EACH NUMBER SOLD SEPARATELY
AT THE RATE OF M0,30

THE PLAYS
OF
WILLIAM SHAKESPEARE
IN
37 PARTS.


No. 21.
KING HENRY VIII.

LEIPZIG
BERNHARD TAUCHNITZ
1868.


The problem is, this one had uncut pages. The poor thing's been around so long, and nobody's wanted to read it... that really appals me. It may not be the most popular of plays, but still, it deserves a careful cherishing. And got it, taking full advantage of the lovely acoustics in my kitchen. Though the fact that its first experience had to involve a sharp knife is possibly not ideal.

Date: 2006-05-18 08:00 pm (UTC)
From: [identity profile] angevin2.livejournal.com
Oh, that is rather sad! Though it's neat that you were the first person to read it.
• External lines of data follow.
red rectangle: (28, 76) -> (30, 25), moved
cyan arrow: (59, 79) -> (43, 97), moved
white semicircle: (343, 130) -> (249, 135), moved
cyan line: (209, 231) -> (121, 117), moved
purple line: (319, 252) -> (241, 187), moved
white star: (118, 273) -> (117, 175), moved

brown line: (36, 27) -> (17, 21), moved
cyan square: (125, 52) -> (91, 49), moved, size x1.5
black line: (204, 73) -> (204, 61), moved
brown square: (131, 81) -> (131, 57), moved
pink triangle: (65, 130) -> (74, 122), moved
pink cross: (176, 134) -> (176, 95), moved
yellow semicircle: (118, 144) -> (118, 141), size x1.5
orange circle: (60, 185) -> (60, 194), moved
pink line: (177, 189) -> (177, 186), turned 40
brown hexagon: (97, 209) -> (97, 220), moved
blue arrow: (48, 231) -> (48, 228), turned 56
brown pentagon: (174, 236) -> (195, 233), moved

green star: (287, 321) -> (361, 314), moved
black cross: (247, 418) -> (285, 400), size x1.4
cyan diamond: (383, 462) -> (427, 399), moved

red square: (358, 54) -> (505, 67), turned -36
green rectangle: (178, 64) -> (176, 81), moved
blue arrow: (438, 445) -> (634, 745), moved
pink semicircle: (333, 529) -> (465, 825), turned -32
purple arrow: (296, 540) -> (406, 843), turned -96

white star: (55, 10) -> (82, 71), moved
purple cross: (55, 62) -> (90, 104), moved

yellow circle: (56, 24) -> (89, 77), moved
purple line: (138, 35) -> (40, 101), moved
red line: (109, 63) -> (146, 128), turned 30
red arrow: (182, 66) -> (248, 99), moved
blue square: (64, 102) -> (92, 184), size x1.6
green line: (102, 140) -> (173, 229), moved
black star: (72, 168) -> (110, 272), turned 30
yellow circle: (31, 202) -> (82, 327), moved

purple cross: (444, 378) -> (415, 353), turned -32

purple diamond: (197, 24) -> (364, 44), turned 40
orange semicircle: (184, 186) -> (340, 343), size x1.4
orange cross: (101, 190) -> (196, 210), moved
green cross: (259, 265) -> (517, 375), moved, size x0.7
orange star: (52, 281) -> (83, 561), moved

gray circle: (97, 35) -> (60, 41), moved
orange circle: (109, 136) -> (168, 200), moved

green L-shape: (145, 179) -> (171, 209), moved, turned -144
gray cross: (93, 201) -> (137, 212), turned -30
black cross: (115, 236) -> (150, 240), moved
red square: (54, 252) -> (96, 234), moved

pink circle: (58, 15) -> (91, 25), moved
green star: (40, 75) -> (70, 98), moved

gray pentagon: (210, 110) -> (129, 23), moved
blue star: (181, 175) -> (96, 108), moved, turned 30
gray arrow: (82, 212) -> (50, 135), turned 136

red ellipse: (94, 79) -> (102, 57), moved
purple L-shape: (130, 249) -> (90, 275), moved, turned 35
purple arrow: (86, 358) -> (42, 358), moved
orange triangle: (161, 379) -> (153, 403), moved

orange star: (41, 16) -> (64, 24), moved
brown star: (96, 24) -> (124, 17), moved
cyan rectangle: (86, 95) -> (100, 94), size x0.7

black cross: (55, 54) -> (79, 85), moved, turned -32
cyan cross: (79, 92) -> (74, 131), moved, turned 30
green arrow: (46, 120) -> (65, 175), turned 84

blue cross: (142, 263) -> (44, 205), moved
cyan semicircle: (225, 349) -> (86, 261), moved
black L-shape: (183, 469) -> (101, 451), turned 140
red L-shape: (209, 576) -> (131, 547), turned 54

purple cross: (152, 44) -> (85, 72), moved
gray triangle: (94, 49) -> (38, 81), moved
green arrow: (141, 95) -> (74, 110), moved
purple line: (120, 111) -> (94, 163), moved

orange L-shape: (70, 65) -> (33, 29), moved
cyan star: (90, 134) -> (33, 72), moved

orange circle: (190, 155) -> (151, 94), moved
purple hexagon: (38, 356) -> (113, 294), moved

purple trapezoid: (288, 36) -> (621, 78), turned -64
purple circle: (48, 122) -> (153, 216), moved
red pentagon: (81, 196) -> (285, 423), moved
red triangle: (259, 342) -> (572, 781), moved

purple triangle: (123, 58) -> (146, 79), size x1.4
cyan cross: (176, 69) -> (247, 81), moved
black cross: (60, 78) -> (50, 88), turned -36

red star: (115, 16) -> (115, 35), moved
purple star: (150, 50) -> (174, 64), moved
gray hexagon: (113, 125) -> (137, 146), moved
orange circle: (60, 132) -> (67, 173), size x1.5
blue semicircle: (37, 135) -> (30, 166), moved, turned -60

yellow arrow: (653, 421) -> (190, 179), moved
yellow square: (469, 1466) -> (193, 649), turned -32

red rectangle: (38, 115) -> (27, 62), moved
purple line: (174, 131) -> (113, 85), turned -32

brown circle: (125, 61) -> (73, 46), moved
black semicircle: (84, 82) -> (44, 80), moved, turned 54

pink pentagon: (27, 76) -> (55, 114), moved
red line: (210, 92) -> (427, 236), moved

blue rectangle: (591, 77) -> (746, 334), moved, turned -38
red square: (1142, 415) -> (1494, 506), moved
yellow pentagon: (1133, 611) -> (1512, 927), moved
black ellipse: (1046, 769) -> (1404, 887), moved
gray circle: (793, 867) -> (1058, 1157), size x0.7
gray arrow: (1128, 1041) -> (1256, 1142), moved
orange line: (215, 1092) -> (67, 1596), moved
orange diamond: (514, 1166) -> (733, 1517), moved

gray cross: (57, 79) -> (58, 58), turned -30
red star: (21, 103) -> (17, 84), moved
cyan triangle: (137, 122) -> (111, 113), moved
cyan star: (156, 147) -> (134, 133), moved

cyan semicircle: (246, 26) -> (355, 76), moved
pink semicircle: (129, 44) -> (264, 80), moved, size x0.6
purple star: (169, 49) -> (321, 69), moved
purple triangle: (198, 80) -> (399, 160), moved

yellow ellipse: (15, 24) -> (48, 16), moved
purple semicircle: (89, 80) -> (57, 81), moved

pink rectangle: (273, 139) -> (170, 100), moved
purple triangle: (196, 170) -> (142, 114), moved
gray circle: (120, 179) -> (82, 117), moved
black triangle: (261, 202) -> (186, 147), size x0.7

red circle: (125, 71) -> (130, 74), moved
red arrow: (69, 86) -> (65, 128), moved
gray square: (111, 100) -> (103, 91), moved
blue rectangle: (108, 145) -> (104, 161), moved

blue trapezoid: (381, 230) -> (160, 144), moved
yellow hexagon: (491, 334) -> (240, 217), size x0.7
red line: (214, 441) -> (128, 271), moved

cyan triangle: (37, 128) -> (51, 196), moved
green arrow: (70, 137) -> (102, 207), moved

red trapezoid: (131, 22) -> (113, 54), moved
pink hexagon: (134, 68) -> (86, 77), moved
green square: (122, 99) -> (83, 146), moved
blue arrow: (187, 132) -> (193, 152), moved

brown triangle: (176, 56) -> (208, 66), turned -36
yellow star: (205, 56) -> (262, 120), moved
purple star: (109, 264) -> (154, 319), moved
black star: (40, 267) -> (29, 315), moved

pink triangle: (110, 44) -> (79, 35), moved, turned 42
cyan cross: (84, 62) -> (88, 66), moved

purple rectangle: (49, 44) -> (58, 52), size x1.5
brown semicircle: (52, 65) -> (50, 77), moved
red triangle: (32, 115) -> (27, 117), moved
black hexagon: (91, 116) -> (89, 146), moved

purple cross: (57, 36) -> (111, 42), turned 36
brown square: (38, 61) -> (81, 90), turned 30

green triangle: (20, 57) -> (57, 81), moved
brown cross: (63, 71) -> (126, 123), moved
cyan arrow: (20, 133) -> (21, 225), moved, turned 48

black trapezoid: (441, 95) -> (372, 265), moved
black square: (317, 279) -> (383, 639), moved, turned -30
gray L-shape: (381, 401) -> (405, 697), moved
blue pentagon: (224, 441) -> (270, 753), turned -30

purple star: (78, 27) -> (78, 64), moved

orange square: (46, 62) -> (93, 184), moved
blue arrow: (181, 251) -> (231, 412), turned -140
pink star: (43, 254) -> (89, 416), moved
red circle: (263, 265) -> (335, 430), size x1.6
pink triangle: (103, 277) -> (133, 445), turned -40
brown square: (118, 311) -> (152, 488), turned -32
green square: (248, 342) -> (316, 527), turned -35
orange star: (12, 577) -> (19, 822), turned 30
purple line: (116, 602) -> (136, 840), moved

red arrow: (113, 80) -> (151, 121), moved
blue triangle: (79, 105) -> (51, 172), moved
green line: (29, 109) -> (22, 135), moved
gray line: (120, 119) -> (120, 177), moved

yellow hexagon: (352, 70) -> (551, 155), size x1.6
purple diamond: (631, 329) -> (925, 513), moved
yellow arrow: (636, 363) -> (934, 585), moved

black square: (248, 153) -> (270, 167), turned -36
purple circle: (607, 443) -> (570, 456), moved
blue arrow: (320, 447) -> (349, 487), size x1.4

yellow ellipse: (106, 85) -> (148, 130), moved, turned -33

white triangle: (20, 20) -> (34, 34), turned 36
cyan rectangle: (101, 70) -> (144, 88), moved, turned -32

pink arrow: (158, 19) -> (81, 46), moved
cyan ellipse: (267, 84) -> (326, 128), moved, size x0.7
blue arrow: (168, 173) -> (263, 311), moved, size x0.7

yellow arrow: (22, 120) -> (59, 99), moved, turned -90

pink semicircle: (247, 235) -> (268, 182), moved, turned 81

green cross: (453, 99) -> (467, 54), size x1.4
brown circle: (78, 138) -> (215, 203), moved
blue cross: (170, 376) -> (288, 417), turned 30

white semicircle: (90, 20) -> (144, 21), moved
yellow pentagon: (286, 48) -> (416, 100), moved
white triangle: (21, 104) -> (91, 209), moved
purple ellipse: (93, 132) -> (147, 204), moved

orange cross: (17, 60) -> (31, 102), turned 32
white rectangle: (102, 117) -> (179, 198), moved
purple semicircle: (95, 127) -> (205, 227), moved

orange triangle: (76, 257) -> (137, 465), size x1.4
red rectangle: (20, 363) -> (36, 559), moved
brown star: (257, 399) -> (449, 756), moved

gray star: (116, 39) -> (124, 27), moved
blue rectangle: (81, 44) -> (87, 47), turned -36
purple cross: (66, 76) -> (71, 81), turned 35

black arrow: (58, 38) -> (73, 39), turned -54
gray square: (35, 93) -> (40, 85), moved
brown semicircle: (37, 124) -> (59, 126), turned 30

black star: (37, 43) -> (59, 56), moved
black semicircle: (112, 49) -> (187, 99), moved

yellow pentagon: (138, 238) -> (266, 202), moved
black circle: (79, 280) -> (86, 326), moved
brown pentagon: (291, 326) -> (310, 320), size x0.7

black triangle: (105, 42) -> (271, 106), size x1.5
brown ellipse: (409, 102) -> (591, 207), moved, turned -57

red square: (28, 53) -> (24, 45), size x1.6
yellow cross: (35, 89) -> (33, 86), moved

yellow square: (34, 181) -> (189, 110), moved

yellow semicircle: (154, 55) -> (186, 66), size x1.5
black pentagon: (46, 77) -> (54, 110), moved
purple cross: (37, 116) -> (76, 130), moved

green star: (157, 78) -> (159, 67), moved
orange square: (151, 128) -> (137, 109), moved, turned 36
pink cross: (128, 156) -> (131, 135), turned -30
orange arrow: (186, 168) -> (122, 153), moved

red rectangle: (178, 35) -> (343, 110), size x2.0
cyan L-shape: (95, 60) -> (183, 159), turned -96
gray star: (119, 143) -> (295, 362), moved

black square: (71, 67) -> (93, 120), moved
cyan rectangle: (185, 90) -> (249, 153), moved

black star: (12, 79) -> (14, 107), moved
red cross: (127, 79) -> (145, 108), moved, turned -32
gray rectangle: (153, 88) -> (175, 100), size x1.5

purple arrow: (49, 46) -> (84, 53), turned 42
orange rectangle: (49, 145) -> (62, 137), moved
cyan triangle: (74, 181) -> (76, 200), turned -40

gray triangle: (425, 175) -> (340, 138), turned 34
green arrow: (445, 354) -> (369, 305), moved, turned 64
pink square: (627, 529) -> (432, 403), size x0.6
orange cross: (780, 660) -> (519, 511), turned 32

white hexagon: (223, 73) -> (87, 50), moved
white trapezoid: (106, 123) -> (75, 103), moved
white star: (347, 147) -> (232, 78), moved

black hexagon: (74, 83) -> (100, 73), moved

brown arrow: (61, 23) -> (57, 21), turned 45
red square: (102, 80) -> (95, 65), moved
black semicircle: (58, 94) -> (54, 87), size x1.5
Also, Henry VIII does seem to have been a popular play in the late 19th century (as this page (http://shakespeare.emory.edu/playdisplay.cfm?playid=8) suggests). Perhaps less so on paper, though.

Nice to meet you, btw. :)

Date: 2006-05-18 08:11 pm (UTC)
From: [identity profile] mirrorshard.livejournal.com
And likewise to meet you!

It's interesting so far, but I'm only halfway through Act 1, so there's not all that much I can say about it yet. The Prologue is classic, and I hope my next-door neighbours appreciated being forcibly enculturated - I think I forgot and used full performance volume a few times.

Date: 2006-05-18 08:40 pm (UTC)
From: [identity profile] angevin2.livejournal.com
It's...hrm. It's not really a favorite play of mine, but there is some brilliant stuff in it. Katherine has some really good material, and Wolsey's last scene is magnificent.

(Also, I do sort of love that it's indebted to George Cavendish's Life of Wolsey, in places; I wrote about that text a couple of years ago and am very fond of it [cf. icon].)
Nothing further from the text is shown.